The equation created by the linear model:
\(\widehat{score}=-7.13+1.09\times prediction\)
A 95% confidence interval for this model:
\(CI=b\pm{t}^{*}_{df}\times SE_{b}\)
\(CI=1.09\pm 1.979\times 0.03546\)
\(CI=\left(1.02,1.16\right)\)
This confidence interval indicates that we are 95% confident that with each point increase in the prediction, the actual score is predicted to increase on average by 1.02 to 1.16 points.
It’s pretty clear from this analysis, that we can reject the null hypothesis.
Next, I circled back, knowing that I had imputed some values which may be assisting the quality of this model. I wanted to look at that breakdown and then remove the imputed values and create a new model.
pf <-data.frame(holdout, pred_ranger[["predictions"]])
pf$Imputed <- as.factor(pf$Imputed)
ggplot(pf,
aes_string(x = "pred_ranger...predictions...",
y = course,
color = "Imputed")) + geom_point()
pf <- filter(pf, Imputed == 0)
m_real <- lm(pf[[course]] ~ pf$pred_ranger...predictions...)

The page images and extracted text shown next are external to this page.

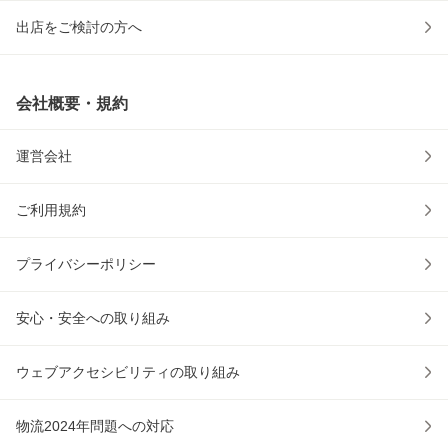
出店をご検討の方へ
会社概要・規約
運営会社
ご利用規約
プライバシーポリシー
安心・安全への取り組み
ウェブアクセシビリティの取り組み
物流2024年問題への対応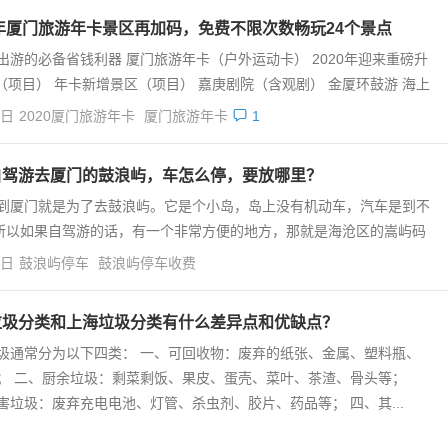
0年厦门旅游年卡景区再加码，免费不限次数畅玩24个景点
出游的必备省钱利器 厦门旅游年卡（户外运动卡） 2020年迎来重磅升
（项目） 年卡新增景区（项目） 嘉庚剧院（含观剧） 金厦环鼓游 海上
4日
2020厦门旅游年卡
厦门旅游年卡
1
自驾游去厦门的鼓浪屿，车怎么停，要放哪里？
到厦门就是为了去鼓浪屿。它是个小岛，岛上没有机动车，汽车是到不
所以如果自驾游的话，有一个非常方便的地方，那就是海沧区的嵩屿码
4日
鼓浪屿停车
鼓浪屿停车收费
垃圾分类和上海垃圾分类有什么差异点和优缺点？
圾通常分为以下四类： 一、可回收物：废弃的纸张、金属、塑料瓶、
； 二、厨余垃圾：剩菜剩饭、果皮、蛋壳、菜叶、茶渣、骨头等；
害垃圾：废弃充电电池、灯管、杀虫剂、胶片、药品等； 四、其...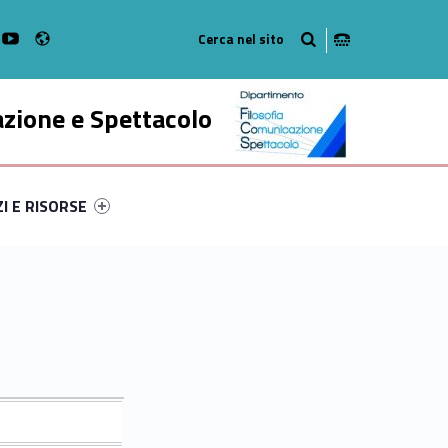
Radio
k
witter
bMan on Instagram
WebMan on Youtube
azione e Spettacolo
ry-27598-52
ntifier #link-menu-primary-75864-63
ZI E RISORSE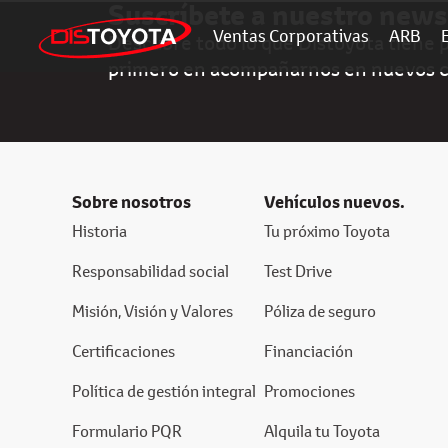
Suscríbete a nuestro news
Ventas Corporativas
ARB
Descubre todo lo que Distoyota tiene pa
primero en acompañarnos en nuevos 
Sobre nosotros
Vehículos nuevos.
Historia
Tu próximo Toyota
Responsabilidad social
Test Drive
Misión, Visión y Valores
Póliza de seguro
Certificaciones
Financiación
Política de gestión integral
Promociones
Formulario PQR
Alquila tu Toyota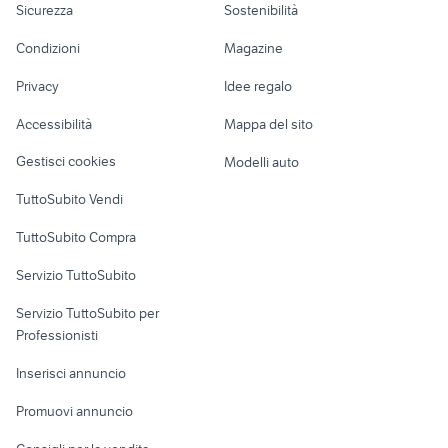
Sicurezza
Sostenibilità
schiera
lavoro
golf 4 r32
chevrolet spark
Accessori Moto
Condizioni
Magazine
Terreni e rustici
Attrezzature di
Nautica
lavoro
Privacy
Idee regalo
Garage e box
Caravan e Camper
Accessibilità
Mappa del sito
Loft, mansarde e
Veicoli commerciali
altro
Gestisci cookies
Modelli auto
Case vacanza
TuttoSubito Vendi
Uffici e Locali
TuttoSubito Compra
commerciali
Servizio TuttoSubito
elettronica
per la casa e la
sports e hobby
Servizio TuttoSubito per
persona
Informatica
Animali
Professionisti
Arredamento e
Console e
Accessori per
Casalinghi
Inserisci annuncio
Videogiochi
animali
Elettrodomestici
Promuovi annuncio
Audio/Video
Musica e Film
Giardino e Fai da te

plot(pf$pred_ranger...predictions..., pf[[course]])
abline(m_real)
summary(m_real)
##
## Call:
## lm(formula = pf[[course]] ~ pf$pred_ranger...predictions...)
##
## Residuals:
## Min 1Q Median 3Q Max
## -13.0429 -4.1705 -0.4948 4.3954 12.6548
##
## Coefficients:
## Estimate Std. Error t value Pr(>|t|)
## (Intercept) -12.90104 4.62861 -2.787 0.00675 **
## pf$pred_ranger...predictions... 1.16584 0.06075 19.192 < 2e-16 ***
## ---
## Signif. codes: 0 '***' 0.001 '**' 0.01 '*' 0.05 '.' 0.1 ' ' 1
##
## Residual standard error: 5.781 on 74 degrees of freedom
## Multiple R-squared: 0.8327, Adjusted R-squared: 0.8304
## F-statistic: 368.3 on 1 and 74 DF, p-value: < 2.2e-16
Looking quickly at the statistical output of my model, I stated the null and alternative hypotheses.
\(H_0:\) the true linear model has slope zero.
\(H_A:\) the true linear model has slope different than zero. The Ranger predictions are predictive of course scores.
The equation created by the linear model:
\(\widehat{score}=-12.9+1.166\times prediction\)
A 95% confidence interval for this model:
\(CI=b\pm{t}^{*}_{df}\times SE_{b}\)
\(CI=1.166\pm 1.99\times 0.06075\)
\(CI=\left(1.05,1.29\right)\)
This confidence interval indicates that we are 95% confident that with each point increase in the prediction, the actual score is predicted to increase on average by 1.05 to 1.29 points.
It’s pretty clear from this analysis, that we can reject the null hypothesis.
This was a super fun project to work on, but I really wish I had MORE DATA POINTS! While this predictor does a decent job for courses with lots of data points, such as geometry (the course used in this example), the reliability obviously decreases significantly when you try it out on college courses, for which there is much less data. I’d love to keep the data I have and add to it each year so that I can build up a more robust predictor. I’d also like to add in professor data if possible, because I imagine that would make a difference as well.